Material provided
=== Begin Enclosure ===
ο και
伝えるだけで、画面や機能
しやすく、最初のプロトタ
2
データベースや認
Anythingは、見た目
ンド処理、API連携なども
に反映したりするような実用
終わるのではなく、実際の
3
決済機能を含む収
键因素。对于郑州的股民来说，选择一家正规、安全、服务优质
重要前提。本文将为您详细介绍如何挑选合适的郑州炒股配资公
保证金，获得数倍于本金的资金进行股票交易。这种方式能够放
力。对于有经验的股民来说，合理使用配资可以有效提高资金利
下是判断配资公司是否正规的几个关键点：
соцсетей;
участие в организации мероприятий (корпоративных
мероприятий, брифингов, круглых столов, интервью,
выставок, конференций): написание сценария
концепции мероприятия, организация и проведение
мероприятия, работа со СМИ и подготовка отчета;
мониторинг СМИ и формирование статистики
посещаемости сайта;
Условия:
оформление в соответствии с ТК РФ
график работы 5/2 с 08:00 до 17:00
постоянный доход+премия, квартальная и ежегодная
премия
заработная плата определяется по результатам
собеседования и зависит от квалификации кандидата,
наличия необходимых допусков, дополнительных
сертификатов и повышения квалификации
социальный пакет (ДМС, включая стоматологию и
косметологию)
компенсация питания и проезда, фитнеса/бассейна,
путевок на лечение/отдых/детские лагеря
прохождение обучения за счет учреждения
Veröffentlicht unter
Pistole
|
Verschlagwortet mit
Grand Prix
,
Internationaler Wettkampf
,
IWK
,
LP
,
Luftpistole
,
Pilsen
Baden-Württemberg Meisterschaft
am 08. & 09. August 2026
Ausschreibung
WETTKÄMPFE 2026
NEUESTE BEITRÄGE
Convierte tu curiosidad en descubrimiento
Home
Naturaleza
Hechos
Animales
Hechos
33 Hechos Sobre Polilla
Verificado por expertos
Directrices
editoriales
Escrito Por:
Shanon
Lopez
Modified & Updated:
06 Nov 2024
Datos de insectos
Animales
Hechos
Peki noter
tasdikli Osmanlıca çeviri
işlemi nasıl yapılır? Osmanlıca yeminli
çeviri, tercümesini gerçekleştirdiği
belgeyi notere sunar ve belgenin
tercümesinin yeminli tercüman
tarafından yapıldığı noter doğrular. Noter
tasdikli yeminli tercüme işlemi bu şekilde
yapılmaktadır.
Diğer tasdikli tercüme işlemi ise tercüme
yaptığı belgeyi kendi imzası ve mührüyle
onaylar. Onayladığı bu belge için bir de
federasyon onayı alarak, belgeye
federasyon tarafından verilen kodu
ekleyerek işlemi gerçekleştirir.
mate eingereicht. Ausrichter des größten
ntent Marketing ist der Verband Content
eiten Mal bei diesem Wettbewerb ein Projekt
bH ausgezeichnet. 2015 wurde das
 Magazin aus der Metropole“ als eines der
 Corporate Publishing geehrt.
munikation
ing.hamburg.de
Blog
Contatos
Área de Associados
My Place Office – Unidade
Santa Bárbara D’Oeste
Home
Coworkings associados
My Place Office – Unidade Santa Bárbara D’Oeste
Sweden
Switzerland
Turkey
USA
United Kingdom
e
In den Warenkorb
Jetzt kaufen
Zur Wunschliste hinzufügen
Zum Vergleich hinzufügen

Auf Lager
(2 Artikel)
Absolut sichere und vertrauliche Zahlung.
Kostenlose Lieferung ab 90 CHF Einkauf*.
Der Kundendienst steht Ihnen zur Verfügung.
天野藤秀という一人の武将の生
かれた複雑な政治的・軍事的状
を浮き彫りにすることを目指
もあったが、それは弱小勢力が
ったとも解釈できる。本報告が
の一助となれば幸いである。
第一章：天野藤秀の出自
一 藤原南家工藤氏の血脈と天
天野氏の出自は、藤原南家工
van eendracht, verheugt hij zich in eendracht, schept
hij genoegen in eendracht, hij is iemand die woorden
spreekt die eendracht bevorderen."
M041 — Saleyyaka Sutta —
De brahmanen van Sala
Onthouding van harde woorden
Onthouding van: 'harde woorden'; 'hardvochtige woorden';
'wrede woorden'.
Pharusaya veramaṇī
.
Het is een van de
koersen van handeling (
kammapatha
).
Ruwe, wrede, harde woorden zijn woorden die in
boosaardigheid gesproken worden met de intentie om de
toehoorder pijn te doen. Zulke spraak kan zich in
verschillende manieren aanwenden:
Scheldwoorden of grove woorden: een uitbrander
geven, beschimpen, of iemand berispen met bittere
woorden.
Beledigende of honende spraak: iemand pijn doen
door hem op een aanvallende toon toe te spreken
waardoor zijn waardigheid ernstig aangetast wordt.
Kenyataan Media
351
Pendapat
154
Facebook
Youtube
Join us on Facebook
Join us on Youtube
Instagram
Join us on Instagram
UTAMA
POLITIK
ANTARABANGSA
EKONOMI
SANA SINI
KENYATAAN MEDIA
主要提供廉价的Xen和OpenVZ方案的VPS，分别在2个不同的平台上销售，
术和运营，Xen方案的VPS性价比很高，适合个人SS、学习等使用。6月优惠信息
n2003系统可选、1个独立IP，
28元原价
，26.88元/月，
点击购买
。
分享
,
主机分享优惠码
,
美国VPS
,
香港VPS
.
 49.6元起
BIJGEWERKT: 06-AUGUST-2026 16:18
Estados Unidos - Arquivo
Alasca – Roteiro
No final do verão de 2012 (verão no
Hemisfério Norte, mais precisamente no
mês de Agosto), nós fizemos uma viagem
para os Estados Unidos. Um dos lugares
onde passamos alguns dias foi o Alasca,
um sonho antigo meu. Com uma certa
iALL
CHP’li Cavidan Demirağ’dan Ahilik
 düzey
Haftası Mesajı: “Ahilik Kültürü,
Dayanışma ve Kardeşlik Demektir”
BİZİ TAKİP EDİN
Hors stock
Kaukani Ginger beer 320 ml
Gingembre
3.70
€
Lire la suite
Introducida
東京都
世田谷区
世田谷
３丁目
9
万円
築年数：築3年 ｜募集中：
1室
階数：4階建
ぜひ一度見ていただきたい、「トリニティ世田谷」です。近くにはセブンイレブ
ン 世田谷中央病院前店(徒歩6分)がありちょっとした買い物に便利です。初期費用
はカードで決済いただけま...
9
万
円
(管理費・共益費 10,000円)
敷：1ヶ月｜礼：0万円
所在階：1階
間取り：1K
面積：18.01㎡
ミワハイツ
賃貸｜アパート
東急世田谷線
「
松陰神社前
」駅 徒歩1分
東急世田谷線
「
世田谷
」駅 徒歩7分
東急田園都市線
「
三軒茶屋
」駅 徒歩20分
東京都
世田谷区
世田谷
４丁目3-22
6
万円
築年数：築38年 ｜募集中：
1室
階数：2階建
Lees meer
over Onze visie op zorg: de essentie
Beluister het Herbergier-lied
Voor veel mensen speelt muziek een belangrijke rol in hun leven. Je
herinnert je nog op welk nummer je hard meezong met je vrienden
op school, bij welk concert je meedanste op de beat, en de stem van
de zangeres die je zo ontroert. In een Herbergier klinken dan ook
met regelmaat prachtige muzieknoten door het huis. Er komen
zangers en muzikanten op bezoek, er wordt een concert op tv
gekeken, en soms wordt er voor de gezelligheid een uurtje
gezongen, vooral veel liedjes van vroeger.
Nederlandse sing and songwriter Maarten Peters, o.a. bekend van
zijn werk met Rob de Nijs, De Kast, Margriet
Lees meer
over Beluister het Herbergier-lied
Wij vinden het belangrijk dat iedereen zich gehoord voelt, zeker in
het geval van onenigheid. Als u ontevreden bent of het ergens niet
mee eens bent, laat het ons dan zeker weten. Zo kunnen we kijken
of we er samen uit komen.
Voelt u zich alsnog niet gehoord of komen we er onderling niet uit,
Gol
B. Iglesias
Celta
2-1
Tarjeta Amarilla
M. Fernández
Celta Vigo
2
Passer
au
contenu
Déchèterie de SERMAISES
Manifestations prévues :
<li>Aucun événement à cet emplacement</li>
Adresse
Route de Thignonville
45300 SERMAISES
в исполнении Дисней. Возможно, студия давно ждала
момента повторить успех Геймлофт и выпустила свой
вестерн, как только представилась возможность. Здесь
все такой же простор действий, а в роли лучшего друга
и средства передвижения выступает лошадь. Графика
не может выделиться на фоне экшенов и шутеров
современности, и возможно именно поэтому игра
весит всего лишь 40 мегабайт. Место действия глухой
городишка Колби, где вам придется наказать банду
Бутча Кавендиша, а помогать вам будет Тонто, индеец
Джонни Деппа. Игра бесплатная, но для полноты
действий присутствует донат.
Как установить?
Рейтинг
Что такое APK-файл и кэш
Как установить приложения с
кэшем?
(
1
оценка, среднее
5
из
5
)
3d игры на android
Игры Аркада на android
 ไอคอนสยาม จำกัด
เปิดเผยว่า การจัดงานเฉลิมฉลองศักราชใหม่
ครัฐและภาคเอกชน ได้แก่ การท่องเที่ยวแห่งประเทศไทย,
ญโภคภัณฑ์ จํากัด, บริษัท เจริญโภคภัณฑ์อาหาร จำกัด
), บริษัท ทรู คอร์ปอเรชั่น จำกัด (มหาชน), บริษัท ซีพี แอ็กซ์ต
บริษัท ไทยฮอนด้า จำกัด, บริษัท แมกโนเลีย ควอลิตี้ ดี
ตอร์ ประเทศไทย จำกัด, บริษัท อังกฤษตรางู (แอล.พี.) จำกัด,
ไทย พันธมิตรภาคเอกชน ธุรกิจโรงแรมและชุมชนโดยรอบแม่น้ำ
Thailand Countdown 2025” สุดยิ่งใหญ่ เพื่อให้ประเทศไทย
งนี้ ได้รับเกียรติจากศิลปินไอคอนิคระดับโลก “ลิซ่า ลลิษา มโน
=== End Enclosure ===
What you have to do
Nothing but the lines above from the one containing "ン 世田谷中央病院前店(徒歩6分)がありちょっとした買い物に便利です。初期費用" through the one containing "over Onze visie op zorg: de essentie" should appear in the answer, each repeated exactly.

Your response
ン 世田谷中央病院前店(徒歩6分)がありちょっとした買い物に便利です。初期費用
はカードで決済いただけま...
9
万
円
(管理費・共益費 10,000円)
敷：1ヶ月｜礼：0万円
所在階：1階
間取り：1K
面積：18.01㎡
ミワハイツ
賃貸｜アパート
東急世田谷線
「
松陰神社前
」駅 徒歩1分
東急世田谷線
「
世田谷
」駅 徒歩7分
東急田園都市線
「
三軒茶屋
」駅 徒歩20分
東京都
世田谷区
世田谷
４丁目3-22
6
万円
築年数：築38年 ｜募集中：
1室
階数：2階建
Lees meer
over Onze visie op zorg: de essentie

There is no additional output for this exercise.